Saturday, January 23, 2010

now…this feels like vacation

We spend the rest of Thursday swimming in the Indian Ocean which is as warm as bathwater and as peaceful. On Friday we decided to hire a boat to take us out snorkeling around Bazaruta one of the five islands off the coast of Vilankulos.



I try to suspend any fear I might have about being in a tiny rubber power boat out in the sea and enjoy the amazing beauty around us. The power boat is at least the better of the options.

Our other choice is a “dhow” – small sail boat whose travel time to the islands can vary from 25 minutes to two days depending on the wind! No thanks.


We see dolphins playing and twice Paul jumps in the water to be with them but they swim off. We climb a huge sand dune and have great views of most of the other islands (but not Paradise Island where the latest episode of Survivor was filmed, it is too far away). We spend the afternoon snorkeling and Paul goes for a dive (I haven’t been scuba diving in 25 years so I didn’t feel confident doing it without a refresher course).


The snorkeling is amazing. The best I’ve ever seen and I feel like I’m in my friend Doug’s aquarium. We hold hands and swim through this amazing paradise. The coral reef is stunning with brain coral and green finger like coral and patches of purple. We see clown fish, a giant grouper, angel fish, electric blue damsels, zebra fish, box fish, trumpet fish, sea cucumbers, purple and green star fish, and many fish I can’t even identify.


My favorite is the parrot fish. He is quite large (~18 inches long) and the most amazing combination of purple and green. If you stop breathing as he approaches the coral you can hear his pink lip-sticked beak like mouth take a crunch out of a piece of coral. Very cool!


While Paul is diving, our guide Paulino and I have an interesting conversation about HIV/AIDS and common beliefs about it in Mozambique.

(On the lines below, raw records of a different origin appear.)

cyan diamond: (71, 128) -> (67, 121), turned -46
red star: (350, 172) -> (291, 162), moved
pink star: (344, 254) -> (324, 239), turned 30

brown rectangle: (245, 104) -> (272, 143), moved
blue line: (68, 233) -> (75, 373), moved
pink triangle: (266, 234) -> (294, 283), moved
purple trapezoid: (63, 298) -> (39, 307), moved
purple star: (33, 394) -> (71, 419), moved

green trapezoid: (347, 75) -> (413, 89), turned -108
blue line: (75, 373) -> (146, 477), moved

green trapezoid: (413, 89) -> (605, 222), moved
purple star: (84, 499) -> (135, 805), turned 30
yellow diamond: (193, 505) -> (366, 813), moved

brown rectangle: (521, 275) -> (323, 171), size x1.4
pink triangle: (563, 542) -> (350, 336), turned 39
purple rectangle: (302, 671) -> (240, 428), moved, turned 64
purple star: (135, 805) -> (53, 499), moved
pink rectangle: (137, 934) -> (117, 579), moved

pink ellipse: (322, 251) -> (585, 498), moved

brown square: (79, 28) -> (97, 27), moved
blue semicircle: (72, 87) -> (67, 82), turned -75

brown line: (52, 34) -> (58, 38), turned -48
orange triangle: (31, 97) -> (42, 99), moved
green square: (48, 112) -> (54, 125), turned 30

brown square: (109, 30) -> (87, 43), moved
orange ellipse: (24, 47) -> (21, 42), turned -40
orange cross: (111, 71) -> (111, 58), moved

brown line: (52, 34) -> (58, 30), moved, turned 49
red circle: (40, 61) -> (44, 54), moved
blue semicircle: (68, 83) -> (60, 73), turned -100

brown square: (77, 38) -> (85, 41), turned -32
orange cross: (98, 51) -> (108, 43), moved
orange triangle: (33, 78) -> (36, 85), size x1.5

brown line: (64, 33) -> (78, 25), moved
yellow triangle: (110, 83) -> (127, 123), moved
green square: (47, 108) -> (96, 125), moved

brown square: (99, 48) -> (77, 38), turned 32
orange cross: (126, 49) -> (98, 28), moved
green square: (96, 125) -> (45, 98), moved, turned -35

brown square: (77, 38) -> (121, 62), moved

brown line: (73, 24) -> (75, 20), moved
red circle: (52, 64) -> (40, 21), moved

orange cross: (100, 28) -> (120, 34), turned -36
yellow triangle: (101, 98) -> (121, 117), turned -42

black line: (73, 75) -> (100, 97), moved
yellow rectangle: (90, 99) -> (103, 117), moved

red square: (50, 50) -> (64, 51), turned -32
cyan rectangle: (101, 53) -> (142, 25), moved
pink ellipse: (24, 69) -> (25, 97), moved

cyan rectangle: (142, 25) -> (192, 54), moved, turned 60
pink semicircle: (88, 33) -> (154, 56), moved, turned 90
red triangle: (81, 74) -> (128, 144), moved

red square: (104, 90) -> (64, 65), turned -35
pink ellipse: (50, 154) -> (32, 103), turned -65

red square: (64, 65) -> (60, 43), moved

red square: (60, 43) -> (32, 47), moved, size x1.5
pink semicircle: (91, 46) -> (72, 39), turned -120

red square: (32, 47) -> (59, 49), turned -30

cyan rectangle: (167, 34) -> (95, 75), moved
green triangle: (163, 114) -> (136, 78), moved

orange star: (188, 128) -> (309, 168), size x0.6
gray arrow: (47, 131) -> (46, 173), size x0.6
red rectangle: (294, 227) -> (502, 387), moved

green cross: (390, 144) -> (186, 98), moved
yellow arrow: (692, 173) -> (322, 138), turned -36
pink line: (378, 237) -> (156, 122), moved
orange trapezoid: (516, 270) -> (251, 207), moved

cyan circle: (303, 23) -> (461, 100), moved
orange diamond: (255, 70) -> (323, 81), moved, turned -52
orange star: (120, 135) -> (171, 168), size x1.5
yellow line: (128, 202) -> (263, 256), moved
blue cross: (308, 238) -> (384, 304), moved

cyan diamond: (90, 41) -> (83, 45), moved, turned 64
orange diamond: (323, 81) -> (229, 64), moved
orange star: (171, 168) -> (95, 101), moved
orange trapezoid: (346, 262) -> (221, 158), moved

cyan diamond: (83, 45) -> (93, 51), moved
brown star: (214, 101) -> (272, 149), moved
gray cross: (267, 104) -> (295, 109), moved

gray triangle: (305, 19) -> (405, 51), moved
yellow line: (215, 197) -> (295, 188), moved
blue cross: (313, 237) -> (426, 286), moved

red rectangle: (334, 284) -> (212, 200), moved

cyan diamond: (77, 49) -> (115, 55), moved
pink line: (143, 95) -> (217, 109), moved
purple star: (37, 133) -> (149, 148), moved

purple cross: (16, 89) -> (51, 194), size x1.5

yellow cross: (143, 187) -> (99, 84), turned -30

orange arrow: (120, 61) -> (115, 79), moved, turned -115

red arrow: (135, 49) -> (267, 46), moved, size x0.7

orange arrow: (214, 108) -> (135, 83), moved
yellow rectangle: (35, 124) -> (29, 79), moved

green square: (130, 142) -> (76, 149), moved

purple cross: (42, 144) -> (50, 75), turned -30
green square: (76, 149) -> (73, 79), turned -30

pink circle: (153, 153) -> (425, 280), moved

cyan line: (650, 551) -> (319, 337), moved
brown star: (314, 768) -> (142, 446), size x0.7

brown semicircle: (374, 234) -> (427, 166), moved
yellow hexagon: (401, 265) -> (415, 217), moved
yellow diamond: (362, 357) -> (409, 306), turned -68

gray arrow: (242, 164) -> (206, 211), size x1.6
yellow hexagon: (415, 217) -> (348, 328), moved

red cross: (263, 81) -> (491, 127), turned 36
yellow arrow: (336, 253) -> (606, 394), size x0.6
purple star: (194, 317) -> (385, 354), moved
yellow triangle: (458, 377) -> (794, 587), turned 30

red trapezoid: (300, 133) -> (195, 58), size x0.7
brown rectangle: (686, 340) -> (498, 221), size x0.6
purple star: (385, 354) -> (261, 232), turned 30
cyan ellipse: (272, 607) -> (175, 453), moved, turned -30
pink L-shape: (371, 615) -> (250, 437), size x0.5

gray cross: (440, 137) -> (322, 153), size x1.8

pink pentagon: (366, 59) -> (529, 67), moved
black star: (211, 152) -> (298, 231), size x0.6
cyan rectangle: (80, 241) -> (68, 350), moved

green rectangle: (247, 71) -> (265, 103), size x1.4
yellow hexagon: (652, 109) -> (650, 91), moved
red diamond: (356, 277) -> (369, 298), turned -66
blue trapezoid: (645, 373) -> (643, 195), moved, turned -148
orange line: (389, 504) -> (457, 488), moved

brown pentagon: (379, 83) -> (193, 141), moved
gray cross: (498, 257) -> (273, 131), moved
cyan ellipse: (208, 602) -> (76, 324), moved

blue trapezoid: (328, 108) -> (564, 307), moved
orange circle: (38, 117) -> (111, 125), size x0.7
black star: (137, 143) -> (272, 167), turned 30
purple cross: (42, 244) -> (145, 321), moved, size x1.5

He asks where the disease came from and explains that he heard it was the result of sailors being on boats for a long time and having sex with female dogs (what?). If not that, he is fairly convinced it came from God. He tells a story of an aid truck delivering condoms that were “contaminated” and how everyone who used these condoms got AIDS so now people are resistant to using condoms at all (because they believe condoms can actually give you AIDS). Sadly, this is a common “urban myth” I’ve heard before. I’m not sure how one dispels it but I’m sure it is a huge problem in terms of getting people to practice safe sex.


In any case, it was quite a fascinating conversation. When Paul finished his dive we went back in snorkeling for a second time. Unfortunately, given my fair skin, even SPF 45 couldn’t protect me on the water all day and I got totally fried on all the parts facing up while swimming and exposed to the sun (ouch!).


We spend Saturday relaxing and reading and generally staying out of the sun. We leave only to go out and eat prawns for lunch (and dinner!) and to visit the local market where we pathetically try to negotiate (in Portuguese) for a few things.


While we could stay and eat prawns (large shrimp) forever, we decide we’d better start heading back on Sunday.